• Task item:
In this exercise, print only the lines of the records below from the one with "(1-я доставка + 2-й" through the one with "Afsluitend is nog", inclusive. Pictures are not part of the copy.

____

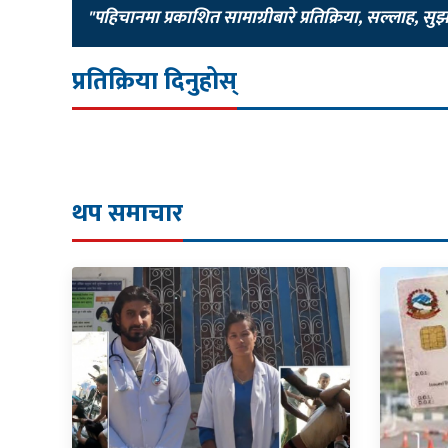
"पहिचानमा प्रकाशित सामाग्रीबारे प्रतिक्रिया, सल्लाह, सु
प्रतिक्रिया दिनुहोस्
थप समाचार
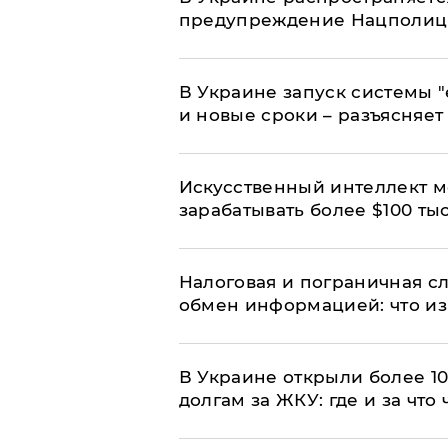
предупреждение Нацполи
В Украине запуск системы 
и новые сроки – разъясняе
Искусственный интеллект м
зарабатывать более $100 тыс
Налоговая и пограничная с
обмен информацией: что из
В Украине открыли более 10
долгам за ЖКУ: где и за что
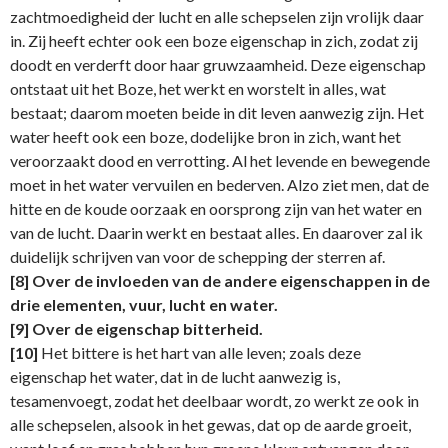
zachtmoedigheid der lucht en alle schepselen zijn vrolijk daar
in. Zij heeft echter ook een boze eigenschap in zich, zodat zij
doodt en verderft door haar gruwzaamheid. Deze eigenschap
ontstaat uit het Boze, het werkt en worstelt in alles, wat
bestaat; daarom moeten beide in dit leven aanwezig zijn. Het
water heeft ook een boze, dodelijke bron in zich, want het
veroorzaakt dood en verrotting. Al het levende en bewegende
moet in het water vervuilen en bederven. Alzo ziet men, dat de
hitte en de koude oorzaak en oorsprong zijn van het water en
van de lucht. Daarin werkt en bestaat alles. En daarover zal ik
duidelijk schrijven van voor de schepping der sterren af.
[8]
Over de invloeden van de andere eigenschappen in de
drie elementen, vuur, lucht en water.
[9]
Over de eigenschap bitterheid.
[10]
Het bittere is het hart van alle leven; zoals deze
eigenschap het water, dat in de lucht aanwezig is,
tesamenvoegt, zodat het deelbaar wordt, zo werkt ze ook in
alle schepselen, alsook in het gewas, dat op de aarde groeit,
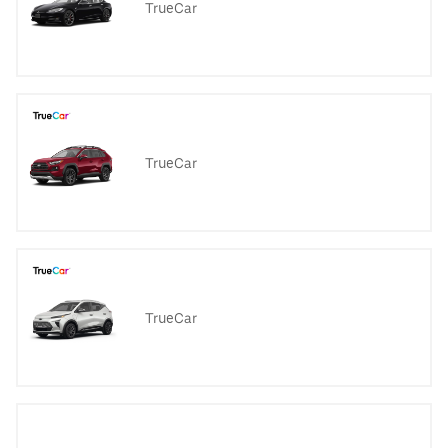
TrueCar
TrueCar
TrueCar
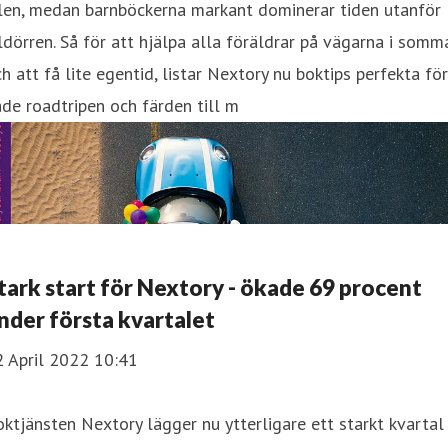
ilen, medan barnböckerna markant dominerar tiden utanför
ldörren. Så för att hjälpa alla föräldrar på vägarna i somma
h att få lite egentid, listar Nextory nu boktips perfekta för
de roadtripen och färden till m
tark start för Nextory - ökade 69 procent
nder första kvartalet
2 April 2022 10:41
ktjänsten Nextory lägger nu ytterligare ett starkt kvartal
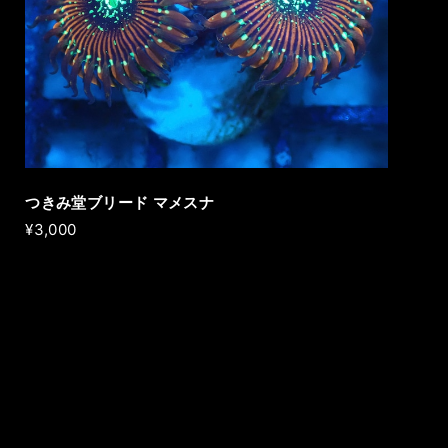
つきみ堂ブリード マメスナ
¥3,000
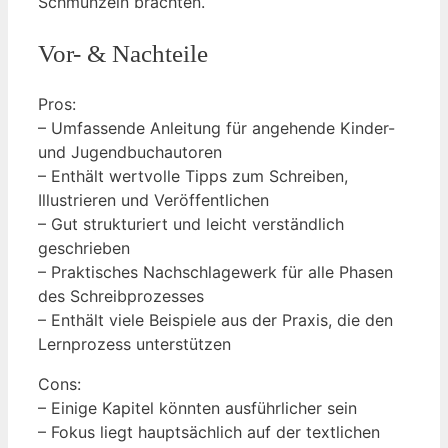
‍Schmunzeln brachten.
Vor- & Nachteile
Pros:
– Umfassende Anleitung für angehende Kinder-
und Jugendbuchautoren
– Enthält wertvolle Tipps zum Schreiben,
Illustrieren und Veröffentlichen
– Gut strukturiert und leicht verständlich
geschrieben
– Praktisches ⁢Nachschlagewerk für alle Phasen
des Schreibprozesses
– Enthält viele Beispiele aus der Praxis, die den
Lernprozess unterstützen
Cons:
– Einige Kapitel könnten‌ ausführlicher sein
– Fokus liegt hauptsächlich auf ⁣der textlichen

____

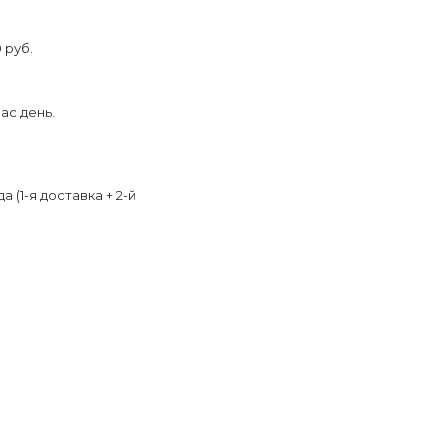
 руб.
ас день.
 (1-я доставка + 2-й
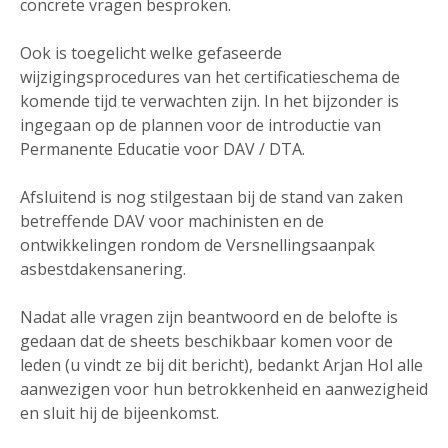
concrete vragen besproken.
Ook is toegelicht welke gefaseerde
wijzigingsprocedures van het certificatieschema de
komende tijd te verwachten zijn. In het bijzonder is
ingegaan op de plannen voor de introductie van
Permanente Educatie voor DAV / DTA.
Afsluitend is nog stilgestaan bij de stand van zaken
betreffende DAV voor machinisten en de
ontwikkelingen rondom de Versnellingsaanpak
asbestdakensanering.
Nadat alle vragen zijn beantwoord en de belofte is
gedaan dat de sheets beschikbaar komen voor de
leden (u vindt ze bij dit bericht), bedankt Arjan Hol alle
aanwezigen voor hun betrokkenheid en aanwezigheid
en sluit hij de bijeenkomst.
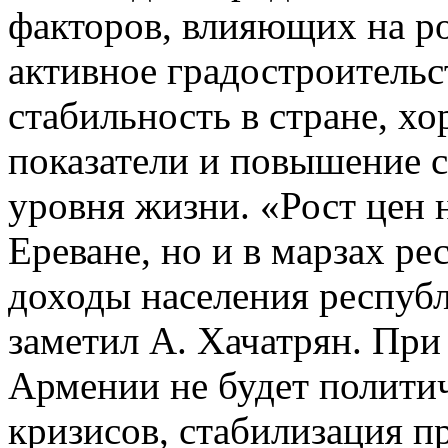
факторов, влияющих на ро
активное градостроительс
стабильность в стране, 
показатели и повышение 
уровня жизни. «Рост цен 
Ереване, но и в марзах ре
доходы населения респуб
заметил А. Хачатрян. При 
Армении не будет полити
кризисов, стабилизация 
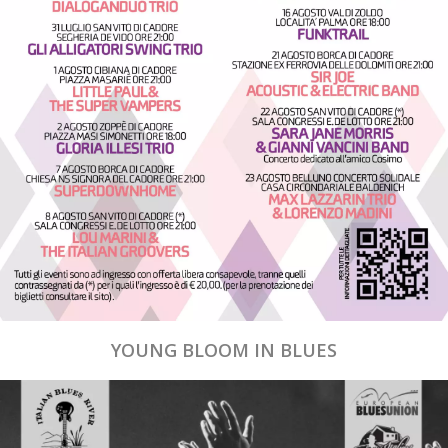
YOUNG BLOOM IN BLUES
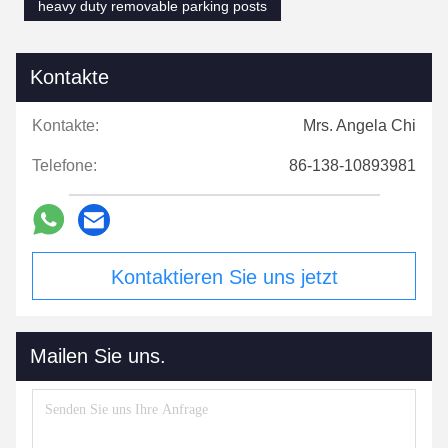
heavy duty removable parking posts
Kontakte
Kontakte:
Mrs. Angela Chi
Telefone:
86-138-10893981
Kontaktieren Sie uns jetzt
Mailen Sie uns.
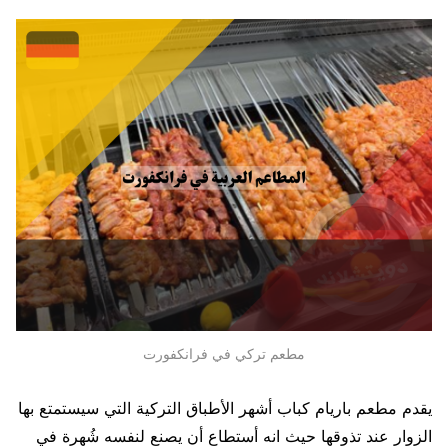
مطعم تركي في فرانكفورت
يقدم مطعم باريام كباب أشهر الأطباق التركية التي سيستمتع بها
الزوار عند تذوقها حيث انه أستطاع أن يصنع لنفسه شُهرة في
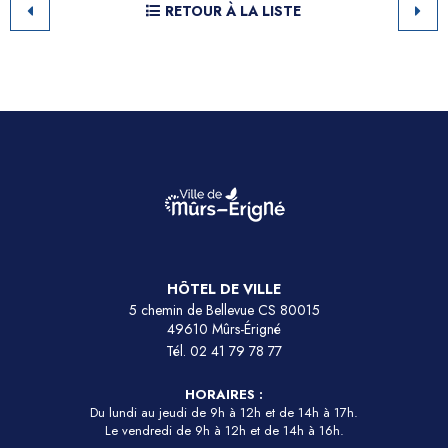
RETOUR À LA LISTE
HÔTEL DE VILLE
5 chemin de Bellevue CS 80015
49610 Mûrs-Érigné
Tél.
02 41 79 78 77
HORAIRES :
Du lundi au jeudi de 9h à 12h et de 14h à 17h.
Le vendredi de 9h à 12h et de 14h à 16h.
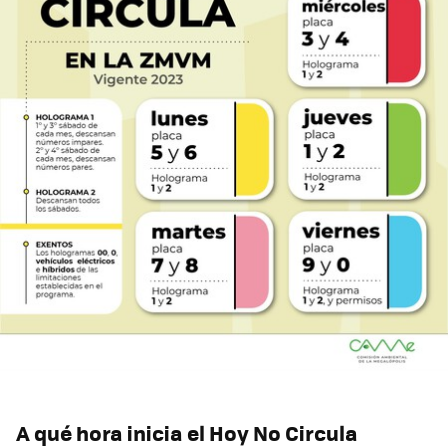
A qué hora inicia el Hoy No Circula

____

• Expected answer:
 (1-я доставка + 2-й
concrete vragen besproken.
Ook is toegelicht welke gefaseerde
wijzigingsprocedures van het certificatieschema de
komende tijd te verwachten zijn. In het bijzonder is
ingegaan op de plannen voor de introductie van
Permanente Educatie voor DAV / DTA.
Afsluitend is nog stilgestaan bij de stand van zaken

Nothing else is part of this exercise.